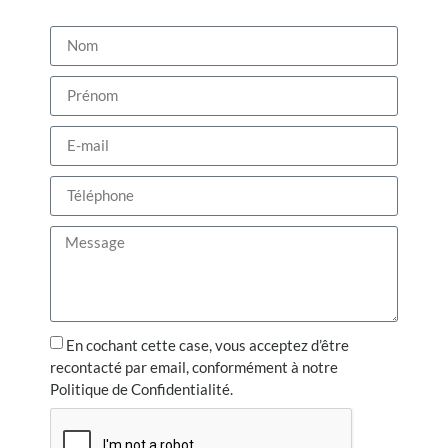
En cochant cette case, vous acceptez d’être
recontacté par email, conformément à notre
Politique de Confidentialité.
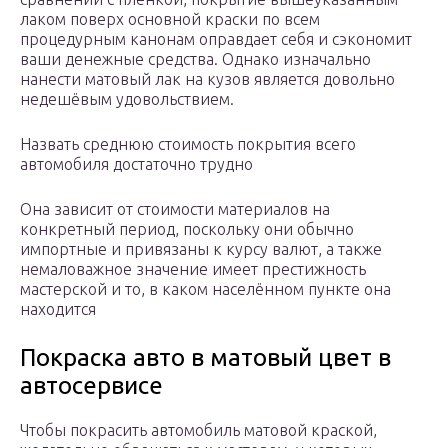
лаком поверх основной краски по всем
процедурным канонам оправдает себя и сэкономит
ваши денежные средства. Однако изначально
нанести матовый лак на кузов является довольно
недешёвым удовольствием.
Назвать среднюю стоимость покрытия всего
автомобиля достаточно трудно
Она зависит от стоимости материалов на
конкретный период, поскольку они обычно
импортные и привязаны к курсу валют, а также
немаловажное значение имеет престижность
мастерской и то, в каком населённом пункте она
находится
Покраска авто в матовый цвет в
автосервисе
Чтобы покрасить автомобиль матовой краской,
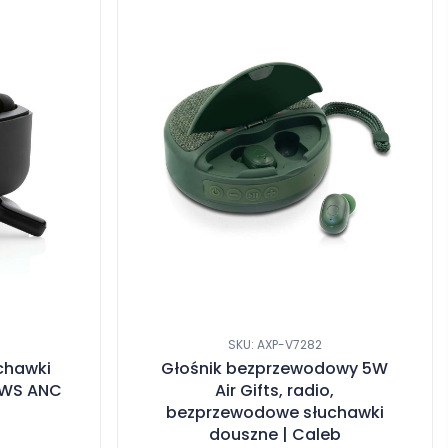
SKU: AXP-V7282
chawki
Głośnik bezprzewodowy 5W
TWS ANC
Air Gifts, radio,
bezprzewodowe słuchawki
douszne | Caleb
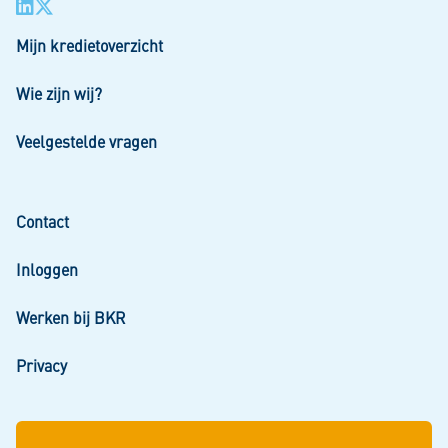
Mijn kredietoverzicht
Wie zijn wij?
Veelgestelde vragen
Contact
Inloggen
Werken bij BKR
Privacy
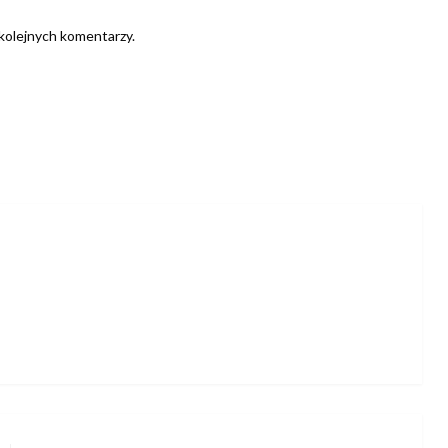
 kolejnych komentarzy.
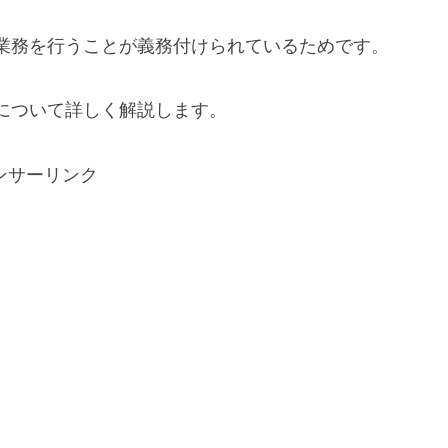
業務を行うことが義務付けられているためです。
について詳しく解説します。
ンサーリンク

**Task description:** In the entries above, find the line containing "автомобиля достаточно трудно"; transcribe exactly that line and every line after it through the end, and only those, omitting pictures.

**Answer space:**
автомобиля достаточно трудно
Она зависит от стоимости материалов на
конкретный период, поскольку они обычно
импортные и привязаны к курсу валют, а также
немаловажное значение имеет престижность
мастерской и то, в каком населённом пункте она
находится
Покраска авто в матовый цвет в
автосервисе
Чтобы покрасить автомобиль матовой краской,
SKU: AXP-V7282
chawki
Głośnik bezprzewodowy 5W
TWS ANC
Air Gifts, radio,
bezprzewodowe słuchawki
douszne | Caleb
Mijn kredietoverzicht
Wie zijn wij?
Veelgestelde vragen
Contact
Inloggen
Werken bij BKR
Privacy
 kolejnych komentarzy.
業務を行うことが義務付けられているためです。
について詳しく解説します。
ンサーリンク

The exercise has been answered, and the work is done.